Ein unvergesslicher Tag: Die Frauen der DJK Aschaffenburg krönen sich zu Bayernliga-Meisterinnen
Manchmal schreibt der Sport Geschichten, die man so schnell nicht vergisst. Am finalen Kampftag der Judo-Bayernliga in Abensberg erlebten die Frauen der DJK Aschaffenburg einen dieser ganz besonderen Momente. Mit Mut, Leidenschaft und beeindruckendem Teamgeist kämpften sie sich an die Spitze und machten das scheinbar Unmögliche möglich: Sie überholten den bis dahin ungeschlagenen Tabellenführer TV Erlangen und sicherten sich erstmals den Titel in der Bayernliga.
Vor der Saison hatte kaum jemand mit diesem Triumph gerechnet.

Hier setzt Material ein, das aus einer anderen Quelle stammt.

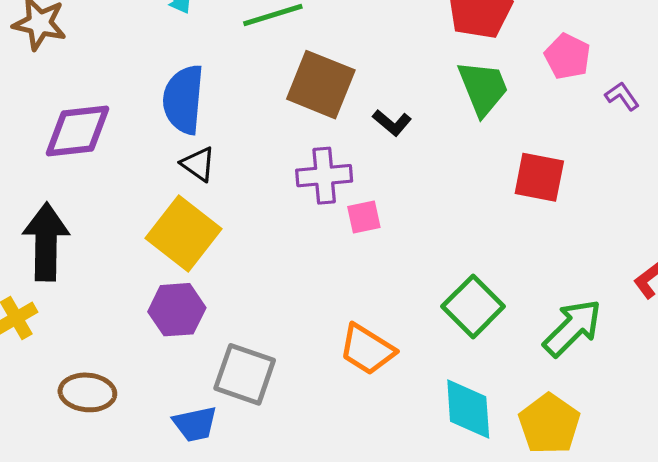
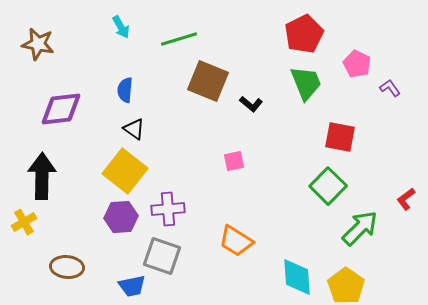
blue semicircle: (183, 99) -> (125, 90), size x0.6
purple cross: (324, 176) -> (168, 209), moved
green square: (473, 306) -> (328, 186), moved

Platz drei galt als realistisches Ziel, und gerade in den leichtesten Gewichtsklassen war die Personaldecke dünn. Doch die Mannschaft ließ sich davon nicht entmutigen. Vor dem letzten Kampftag lag die DJK noch auf Platz zwei, einen Punkt hinter Erlangen. Klar war: Nur ein Sieg konnte den Traum vom Meistertitel Wirklichkeit werden lassen.

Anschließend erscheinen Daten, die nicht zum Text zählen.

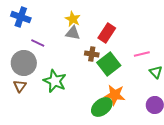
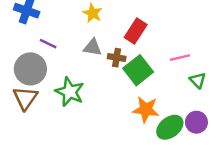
gray triangle: (73, 33) -> (93, 47), moved
brown triangle: (20, 86) -> (25, 98), size x1.5
green ellipse: (102, 107) -> (170, 127), moved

Schon im ersten Durchgang zeigte das Team, dass es bereit war, alles zu geben. Svenja Becker glich mit einem Fußfeger aus, Rabea Hohmann legte in der Gewichtsklasse bis 63 kg mit einem Innenschenkelwurf nach. Lara Schurz brachte die DJK mit einem Schulterwurf weiter nach vorn, Annika von Hagen punktete per Aufgabe ihrer Gegnerin. Auch Rückschläge in den leichten Gewichtsklassen warfen die Aschaffenburgerinnen nicht aus der Bahn. Emely Thiere gewann bis 70 kg mit einem Innenschenkelwurf, Annika Krüger erkämpfte eine kleine Wertung – und zur Pause führte die DJK mit 6:4.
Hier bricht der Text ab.